- _AIM OF THE EXERCISE_: If a line in the listing below has the string "Villegas", copy it out.

Start of Block

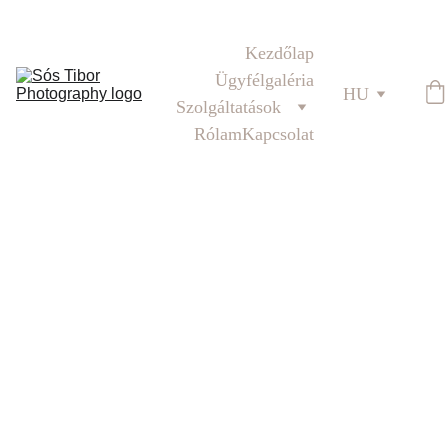
Téli családi fotózás
Kezdőlap
Ügyfélgaléria
HU
Szolgáltatások
Rólam
Kapcsolat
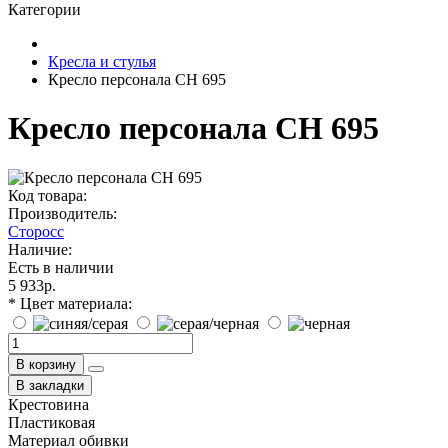
Категории
Кресла и стулья
Кресло персонала СН 695
Кресло персонала СН 695
Код товара:
Производитель:
Сторосс
Наличие:
Есть в наличии
5 933р.
* Цвет материала:
В корзину
В закладки
Крестовина
Пластиковая
Материал обивки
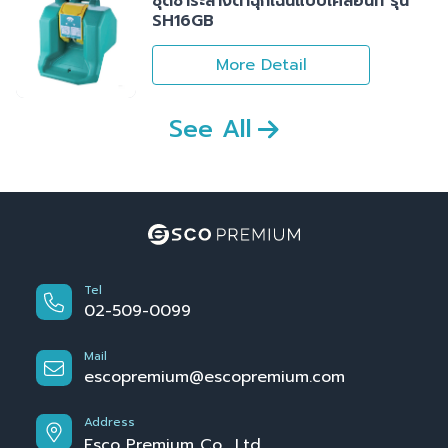
ชุดชำระล้างตาฉุกเฉินแบบเคลื่อนที่ รุ่น
SH16GB
More Detail
See All
Tel
02-509-0099
Mail
escopremium@escopremium.com
Address
Esco Premium Co., Ltd.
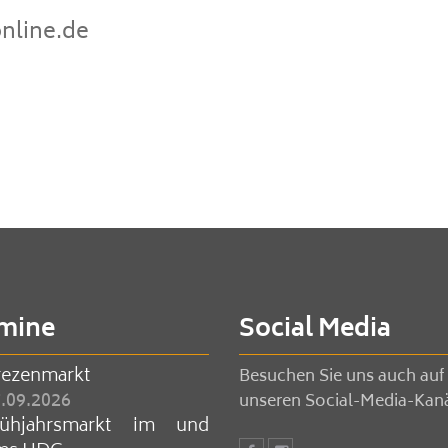
nline.de
mine
Social Media
rezenmarkt
Besuchen Sie uns auch auf
.09.2026
unseren Social-Media-Kan
rühjahrsmarkt im und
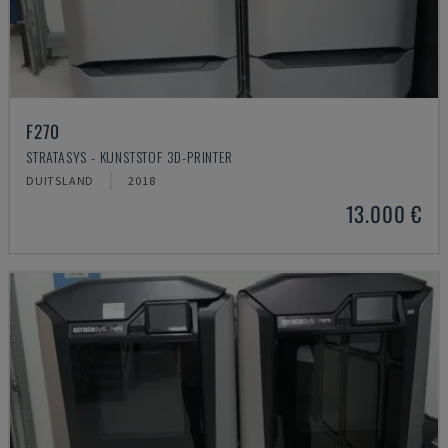
F270
STRATASYS - KUNSTSTOF 3D-PRINTER
DUITSLAND
2018
13.000 €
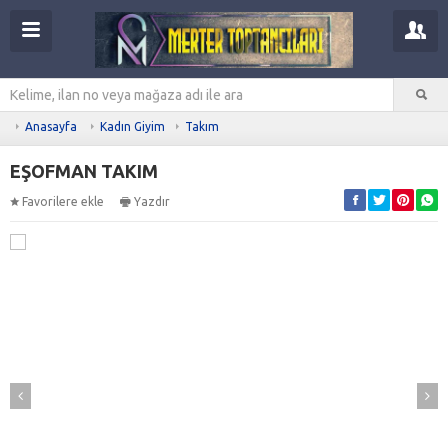
Anasayfa
Kadın Giyim
Takım
EŞOFMAN TAKIM
Favorilere ekle
Yazdır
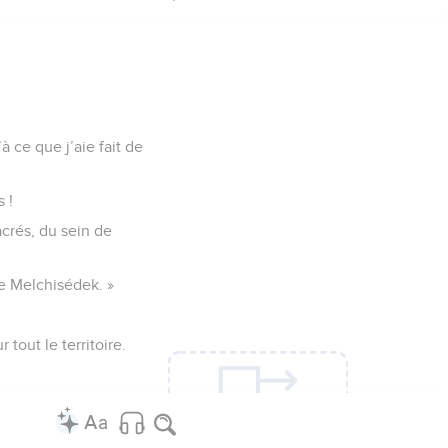
 ce que j’aie fait de
 !
crés, du sein de
 de Melchisédek. »
 tout le territoire.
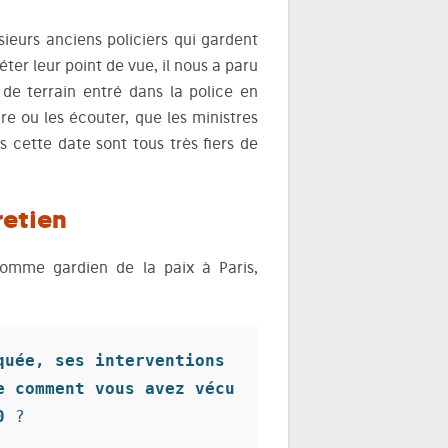
ieurs anciens policiers qui gardent
ter leur point de vue, il nous a paru
 de terrain entré dans la police en
lire ou les écouter, que les ministres
s cette date sont tous très fiers de
retien
comme gardien de la paix à Paris,
uée, ses interventions 
 comment vous avez vécu 
0
 ?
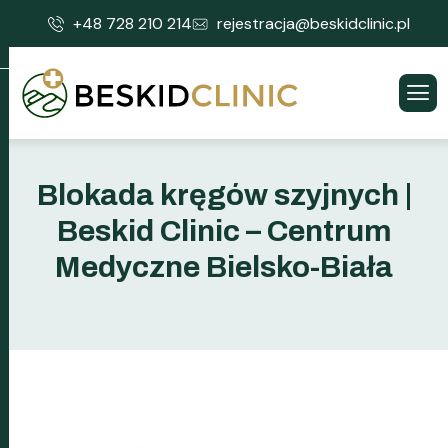
+48 728 210 214
rejestracja@beskidclinic.pl
Blokada kręgów szyjnych |
Beskid Clinic – Centrum
Medyczne Bielsko-Biała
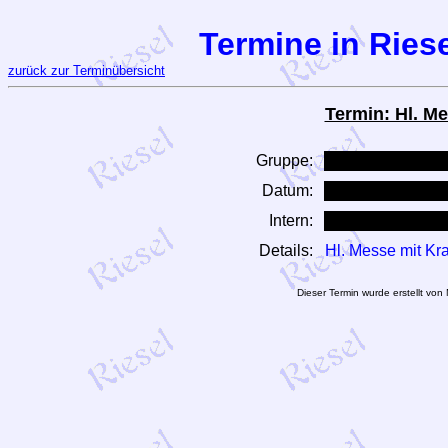
Termine in Riese
zurück zur Terminübersicht
Termin: Hl. M
Gruppe:
Datum:
Intern:
Details:
Hl. Messe mit K
Dieser Termin wurde erstellt vo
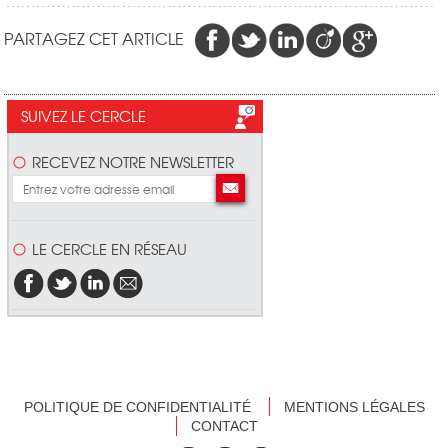
PARTAGEZ CET ARTICLE
SUIVEZ LE CERCLE
RECEVEZ NOTRE NEWSLETTER
LE CERCLE EN RÉSEAU
POLITIQUE DE CONFIDENTIALITÉ
MENTIONS LÉGALES
CONTACT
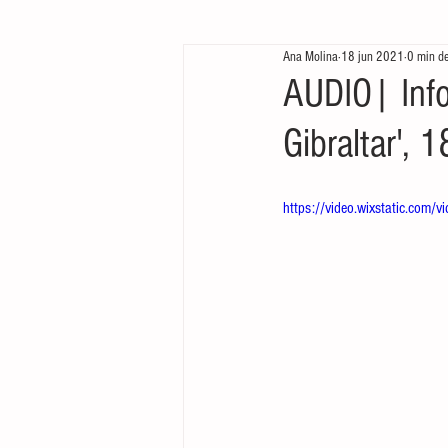
Ana Molina
18 jun 2021
0 min de
Te queremos ver
Arrancamos mo
AUDIO| Inf
Gibraltar', 
https://video.wixstatic.c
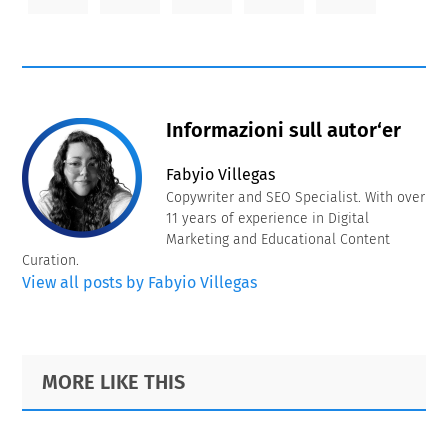
Informazioni sull autor‘er
Fabyio Villegas
Copywriter and SEO Specialist. With over
11 years of experience in Digital
Marketing and Educational Content
Curation.
View all posts by Fabyio Villegas
Primary
Footer
MORE LIKE THIS
Sidebar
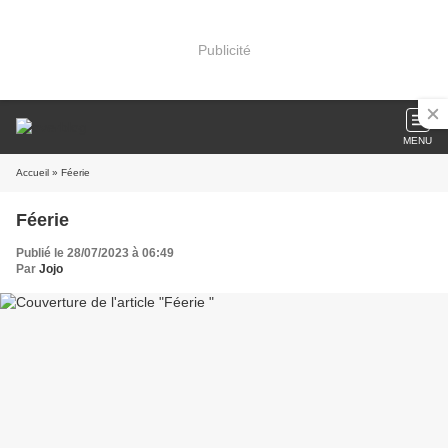
Publicité
MENU
Accueil
» Féerie
Féerie
Publié le 28/07/2023 à 06:49
Par
Jojo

End of Block

- _ANSWER AREA_:
Fabyio Villegas
View all posts by Fabyio Villegas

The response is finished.